海外との交流・情報発信
セミナー
環境公益訴訟と被害者救済
インドにおける環境公益訴訟
Mahesh Chander Mehta (インド・弁護士)
参考資料(レジュメ)
[要約]
環境法体系への貢献
インド最高裁判所においてメータ氏が起こした訴訟を契機として、憲法の枠組みに環境保護を包含するために、新たな政策ガイドラインが設定され、既存の法の適用範囲と権限領域が拡大されてきた。M.C メータが訴訟した事件においてインド最高裁判所が下した重要な原則とガイドラインには次のようなものがある
- 憲法第32 条のもとで補償を認める裁判所の権限「 第32条のもと、裁判所の管轄権と権限は、その権限の範囲内で差止めを行う、つまり、基本的権利の侵害を防止するだけでなく、救済的権限を有する。かかる救済策を与える権限には、適切な事例において補償を与える権限も含まれる。
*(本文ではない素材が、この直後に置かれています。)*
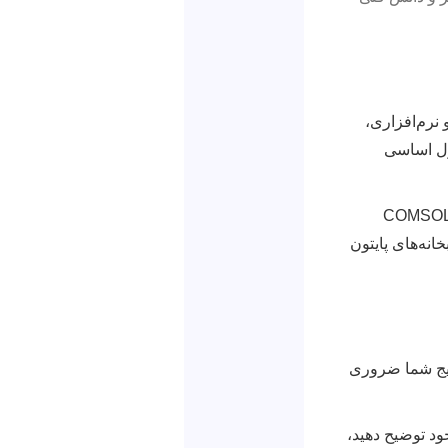
 نرم‌افزاری،
صول اساسی
بر نرم‌افزارهایی مانند MATLAB (برای پردازش سیگنال و تصویر، مدل‌سازی)، COMSOL
 مکانیکی)، و کتابخانه‌های پایتون
تبار سنجی نتایج شما ضروری
جود توضیح دهید،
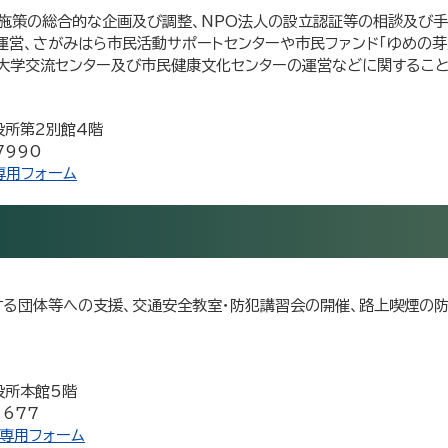
施策の総合的な企画及び調整、NPO法人の設立認証等の相談及び手
運営、さがみはら市民活動サポートセンターや市民ファンド「ゆめの芽
・大学交流センター及び市民健康文化センターの運営などに関するこ
市役所第2別館4階
7990
専用フォーム
する団体等への支援、交通安全教室・防犯講習会の開催、路上喫煙の防
市役所本館5階
1677
専用フォーム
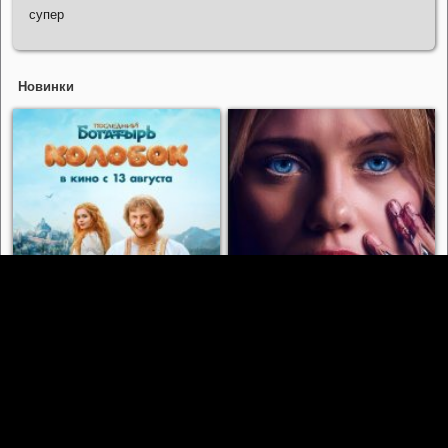
супер
Новинки
Последний богатырь. Колобок
(2026)
СОУЛМ8ЙТ (2026)
ЕЩЕ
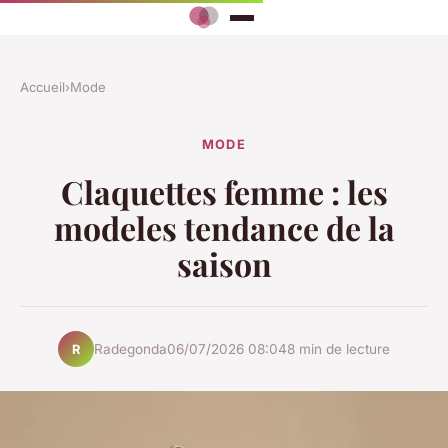
Accueil
›
Mode
MODE
Claquettes femme : les
modeles tendance de la
saison
Radegonda
06/07/2026 08:04
8 min de lecture
R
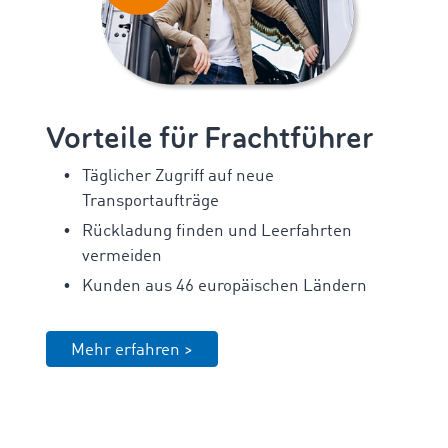
Vorteile für Frachtführer
Täglicher Zugriff auf neue
Transportaufträge
Rückladung finden und Leerfahrten
vermeiden
Kunden aus 46 europäischen Ländern
Mehr erfahren >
」
- 第21条–生存権に清潔で健康的な環境に対する権利が含まれるように、適用範囲と権限領域を拡大。
- 不法行為法: 有害で本質的に危険な過程に関与する企業の厳格・絶対責任。これら全ての科学技術の進歩がなかった時代に展開された-ライランズ対フレッチャー事件のルールは現代の経済・社会構造の憲法規範に沿う指針を与えることはできない。
- 法体系と法律は、変容する社会経済規範と歩調をあわせるべきであり、ある法律が現在の状況にそぐわない場合は、裁判所が新たな法を発展させるべきである。
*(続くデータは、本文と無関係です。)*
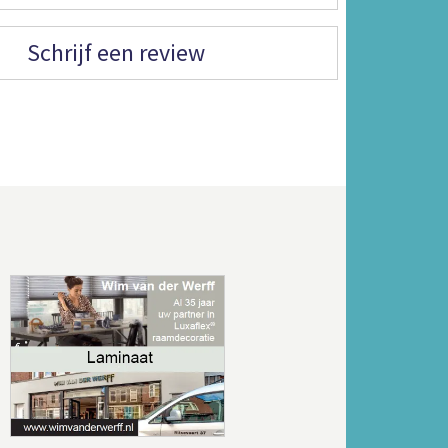
Schrijf een review
Volgende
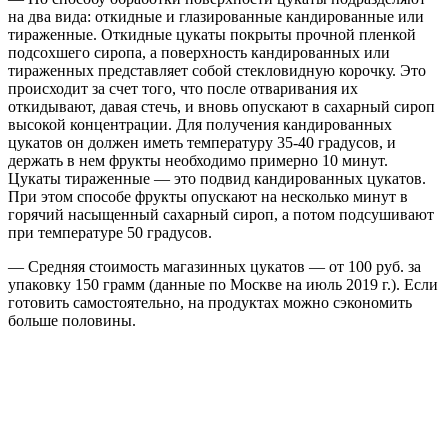
на два вида: откидные и глазированные кандированные или
тираженные. Откидные цукаты покрыты прочной пленкой
подсохшего сиропа, а поверхность кандированных или
тираженных представляет собой стекловидную корочку. Это
происходит за счет того, что после отваривания их
откидывают, давая стечь, и вновь опускают в сахарный сироп
высокой концентрации. Для получения кандированных
цукатов он должен иметь температуру 35-40 градусов, и
держать в нем фрукты необходимо примерно 10 минут.
Цукаты тираженные — это подвид кандированных цукатов.
При этом способе фрукты опускают на несколько минут в
горячий насыщенный сахарный сироп, а потом подсушивают
при температуре 50 градусов.
— Средняя стоимость магазинных цукатов — от 100 руб. за
упаковку 150 грамм (данные по Москве на июль 2019 г.). Если
готовить самостоятельно, на продуктах можно сэкономить
больше половины.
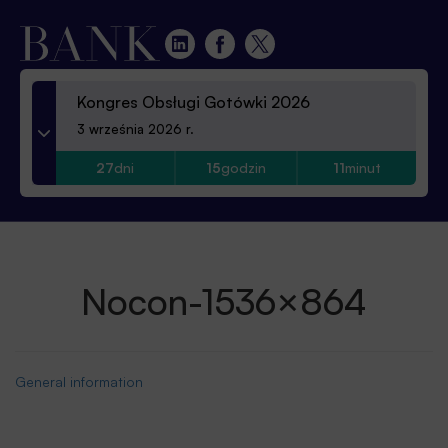
Kongres Obsługi Gotówki 2026
3 września 2026 r.
27
dni
15
godzin
11
minut
Nocon-1536×864
General information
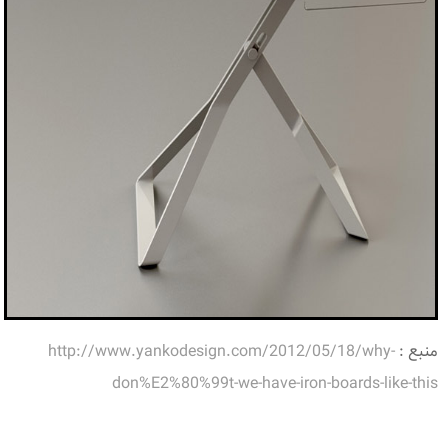
منبع :
http://www.yankodesign.com/2012/05/18/why-
don%E2%80%99t-we-have-iron-boards-like-this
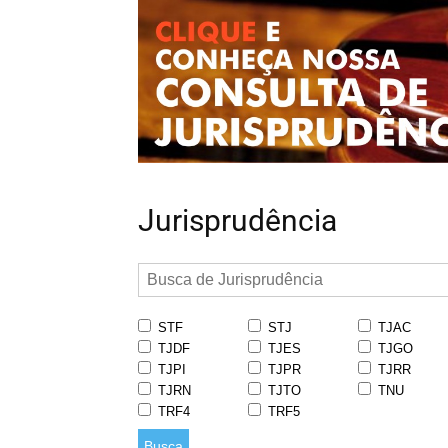
Jurisprudência
STF
STJ
TJAC
TJDF
TJES
TJGO
TJPI
TJPR
TJRR
TJRN
TJTO
TNU
TRF4
TRF5
Busca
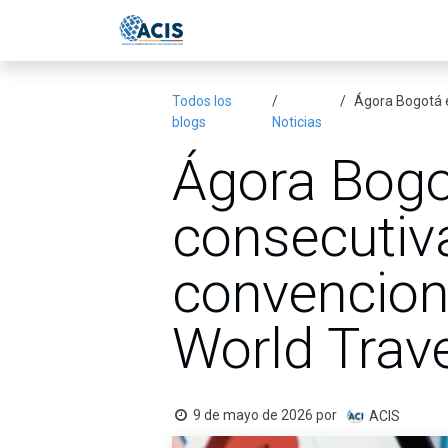
Ir al contenido
Inicio
Eventos
Publicac
Todos los
Ágora Bogotá es
blogs
Noticias
Ágora Bogo
consecutiv
convencione
World Trav
9 de mayo de 2026
por
ACIS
- 公益訴訟の擁護性:個々の裁判官宛の手紙が受理されるか否か -この裁判所によって高度にテクニカルなアプローチは回避されるべきである―裁判所は形式をみるのではなく、実体をみなければならない。
- 有害な産業立地;人口が密集していない地域での化学ならびにその他有害な産業の立地に関して、国家政策は進歩すべきである。好ましくは、そのような有害産業の周辺に1kmから5kmの幅の緑地帯があるべきである。
- 環境訴訟の結果、インドの環境法体系の産物として、「汚染者負担原則」、「予防原則」、「公共信託法理」がインドの環境法体系の不可欠な部分として組み込まれた。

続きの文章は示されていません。